You left out 0 ?R (Rankine scale). :grin:

Someone get my old Thermodynamics professor out of my head!!
 
sparkie001 said:
On the CBS Evening News 2/5/07 - "In Indianapolis, where the mercury barely topped zero, even underground power lines had to be defrosted with a blowtorch to keep the city's power grid online."
That is too much to believe. I have heard of news reporters not checking their facts, but this is the worst I have seen in a while. Some utility employee may have actually reported this story to the reporter, but it would not have been a reliable source.

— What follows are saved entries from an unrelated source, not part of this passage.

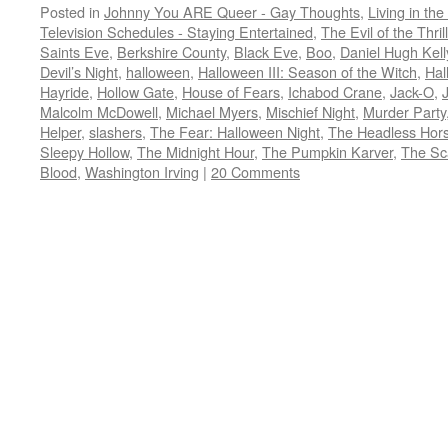
Posted in
Johnny You ARE Queer - Gay Thoughts
,
Living in the
Television Schedules - Staying Entertained
,
The Evil of the Thril
Saints Eve
,
Berkshire County
,
Black Eve
,
Boo
,
Daniel Hugh Kell
Devil’s Night
,
halloween
,
Halloween III: Season of the Witch
,
Hal
Hayride
,
Hollow Gate
,
House of Fears
,
Ichabod Crane
,
Jack-O
,
Malcolm McDowell
,
Michael Myers
,
Mischief Night
,
Murder Party
Helper
,
slashers
,
The Fear: Halloween Night
,
The Headless Ho
Sleepy Hollow
,
The Midnight Hour
,
The Pumpkin Karver
,
The Sc
Blood
,
Washington Irving
|
20 Comments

I am curious: did the utility employees have to dig up the underground lines, in order to apply the blowtorch? Or perhaps the utility employees walked through a cable tunnel with the blowtorch, not realizing that insulation materials are flammable? :-?
 
If you leave your coffee pot on, a trickle of electrons keeps flowing through the wire and it keeps the electrons from freezing and busting the wire open:)
 
While watching our local new here one evening, I listened to the reporter make the following statement: "The buildings electrical power had been turned off one week prior to the fire. For this reason, the cause of the fire has yet to be determined!:"
 
charlie b said:
That is too much to believe. I have heard of news reporters not checking their facts, but this is the worst I have seen in a while. Some utility employee may have actually reported this story to the reporter, but it would not have been a reliable source.

I agree wholeheartedly. Nearly EVERY time that I have firsthand knowledge of an event or subject that I see on the news, the reporter gets it wrong. I'm not sure why I bother to watch...

The video is at www.cbsnews.com entitled Cold Wave Hits the North.